Northumberland, with four sons, left London with the troops.  He said himself that no one bade him Godspeed.  His troops were mutinous, and at last refused to fight against Mary, so he sent hastily to France for aid.  Then the Lords of the Council left in London proposed to set aside Queen Jane, and proclaim Mary in her stead.  One of the five who had knelt to Lady Jane, and taken the oath to die for her, was the first to propose it.  Then they all swore to do it, and Lady Jane was queen no more.  When her father, the Duke of Suffolk, told her this, she said that it was more welcome than the news that she was to be queen.  Then she asked, like an innocent girl as she was, if she might leave the Tower and go home.

The Council proclaimed queen Mary, and wrote to Northumberland to lay down his arms.  He was at Cambridge with his army, but they would not fight, so he went to the market cross, and declared that the Council had ordered him to go against Mary, but the Council had now changed their minds; and so he tossed his cap in the air and shouted, “God save Queen Mary!”  He could no longer help himself, and he hoped the queen would pardon him.

He was immediately arrested, and with his sons sent to the Tower.  Mary after a little delay, came up to London.  Her sister Elizabeth met her outside the gates, with a guard of two thousand gentlemen.  They embraced and rode together to the Tower.  There the old Duke of Norfolk, Gardiner, and others received her kneeling.  She kissed them and said, “You are my prisoners!”  They were free.  In her joy at the way in which she had been welcomed, Mary was ready to pardon all who had been against her, even Northumberland.  If she had been left to herself, she might not have committed so many acts of cruelty, and thereby earned the hatred of the whole nation.

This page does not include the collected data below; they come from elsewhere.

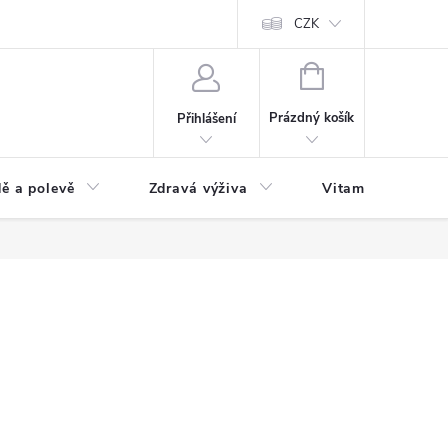
 podmínky a zpracování osobních údajů
Formulář pro odstoupení od sm
CZK
NÁKUPNÍ
KOŠÍK
Prázdný košík
Přihlášení
ě a polevě
Zdravá výživa
Vitamíny a doplň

But she was not left to herself.  Her cousin, the Emperor Charles the Fifth, urged her by his ambassador to punish and put down her enemies.  Northumberland was doomed.  Thinking to save his life, he sent for a confessor, and told him that he was a Catholic, and had always been of the Catholic faith, even when he was acting as a leader of the Protestants.  His doing so had been but hypocrisy.  It was indeed hypocrisy in such a man to pretend to any religion.  He did not save his life, though he made a public confession of this, and told the people that all their miseries came from their forsaking the old religion.  After this, he begged for life, even the life of a dog; but it was denied him.

Lady Jane Grey, with her husband, were awaiting their fate.  It was delayed still for months.  Mary was unwilling to put her to death, innocent as she knew her to be.  But the queen had set her mind on a marriage with her cousin, Philip of Spain, and this marriage, and her intention of bringing back all the old superstitions, so displeased many that at length there was a rebellion.  It was put down after much bloodshed, and Mary was again urged to rid herself of her foes, by the only sure way — death.

Lady Jane and her husband were the first victims.  Beautiful, learned, and accomplished, and not yet seventeen, innocent of any crime, Lady Jane was condemned to die.  When she was told, only the day before, she listened calmly and said the time was short.  When three days’ respite were granted, and a good priest whom Mary had sent carried the news to her, she said she had not expected him to repeat her words.  She had given up all thoughts of the world and was ready to die.  She wrote a beautiful letter to her father, who was also in the Tower awaiting death, and sent her Greek New Testament to her sister.  Her husband died first, without seeing her again.  She feared their meeting might unnerve them, and sent him a message that they would soon meet in the other world.  But she saw him that morning twice.  He suffered on the Tower Hill, she within the Tower.  As she stood at her prison window, she saw him led away to the scaffold, and again as he was brought back a bleeding corpse.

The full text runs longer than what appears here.